Welttag des Flüchtlings
Keine Zeit für Zweifel
Von Dorothée Schenk [20.06.2016, 09.03 Uhr]
Nicht die Bomben machten LZ Angst - die Willkür des Assad-Regimes trieb sie zur Flucht. |
„Ich habe viele Engel getroffen“, sagt LZ und strahlt. Die junge Frau möchte ihren Namen aus Sorge um die in Syrien zurückgebliebenen Familienmitglieder nicht vollständig preisgeben. Aber die Geschichte ihrer Flucht erzählt sie gerne – mit großer Lebendigkeit, Hoffnung und einigen Wünschen für die Zukunft.
Es klingt wie ein großes Abenteuer. Kopfkino mit Bildern von Karl May Figuren und seinem Klassiker „Durchs wilde Kurdistan“ untermalen unweigerlich die Worte von LZ. Rund 4000 Kilometer haben sie und ihr Ehemann mit den drei Kindern zurückgelegt. Weite Strecken davon zu Fuß. Immer waren sie in Eile, immer in der Gefahr, entdeckt zu werden. „Angst hatte ich keine“, sagt die 32-Jährige und strahlt dabei überzeugend so viel Selbstverständnis aus, dass kein Zweifel bleibt. Hier ist eine Frau mit viel Energie und dem Willen, das Leben mit beiden Händen anzupacken.
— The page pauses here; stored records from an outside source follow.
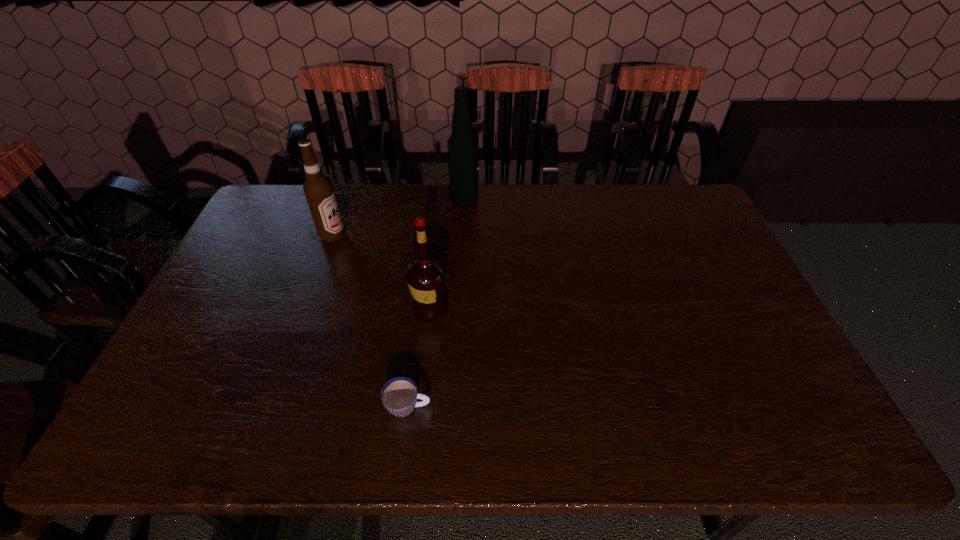 Find the location of a particular element. vacant area that lies between the nearest object and the second nearest alcohol is located at coordinates (371, 321).

Identify the location of free area in between the cup and the leftmost alcohol. coord(371,321).

At what (x,y) coordinates should I click in order to perform the action: click on unoccupied position between the second farthest alcohol and the shortest object. Please return your answer as a coordinate pair (x, y). Image resolution: width=960 pixels, height=540 pixels. Looking at the image, I should click on (371, 321).

Locate an element on the screen. free spot between the nearest alcohol and the farthest alcohol is located at coordinates (447, 254).

I want to click on unoccupied area between the tallest alcohol and the third farthest object, so click(x=447, y=254).

Where is `vacant space that's between the shortest object and the second farthest alcohol`? vacant space that's between the shortest object and the second farthest alcohol is located at coordinates (371, 321).

Locate an element on the screen. empty space that is in between the third farthest object and the second nearest alcohol is located at coordinates (381, 272).

Locate an element on the screen. The image size is (960, 540). free spot between the nearest alcohol and the nearest object is located at coordinates (420, 357).

The width and height of the screenshot is (960, 540). What are the coordinates of `object that stands as the closest to the nearest object` in the screenshot? It's located at (426, 276).

Identify which object is the second nearest to the leftmost object. Please provide its 2D coordinates. Your answer should be formatted as a tuple, i.e. [(x, y)], where the tuple contains the x and y coordinates of a point satisfying the conditions above.

[(463, 147)] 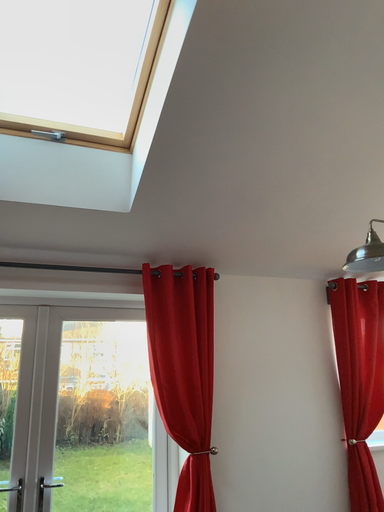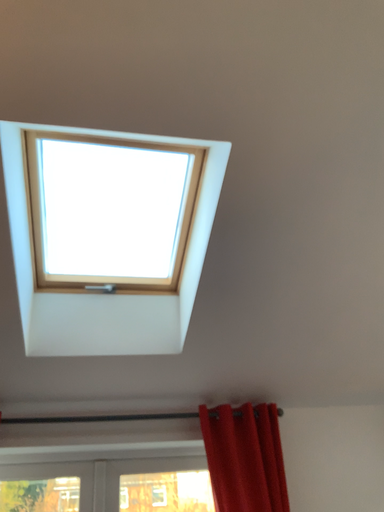 Question: Which way did the camera rotate in the video?

Choices:
 (A) rotated upward
 (B) rotated downward

Answer: (A)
Geflohen ist sie nicht vor dem Krieg. „Die Bomben waren nicht so schlimm“, sagt sie. Die Familie bewohnte ein eigenes Haus in einer Stadt nahe Damaskus, sie selbst war Lehrerin für Englisch und Rektorin einer Vorschule. Eine gut situierte Familie also mit Ansehen und einem guten Netzwerk an Freunden und Familie. Zur Flucht entschlossen sie sich aus Furcht vor der Willkür des Assad-Regimes. Regierungstreu bis zur Selbstaufgabe, so beschreibt LZ ihren Vater. Dennoch haben die Schergen ihn inhaftiert und gefoltert. Ebenso erging es dem Bruder ihres Mannes. Zeit, das Land zu verlassen.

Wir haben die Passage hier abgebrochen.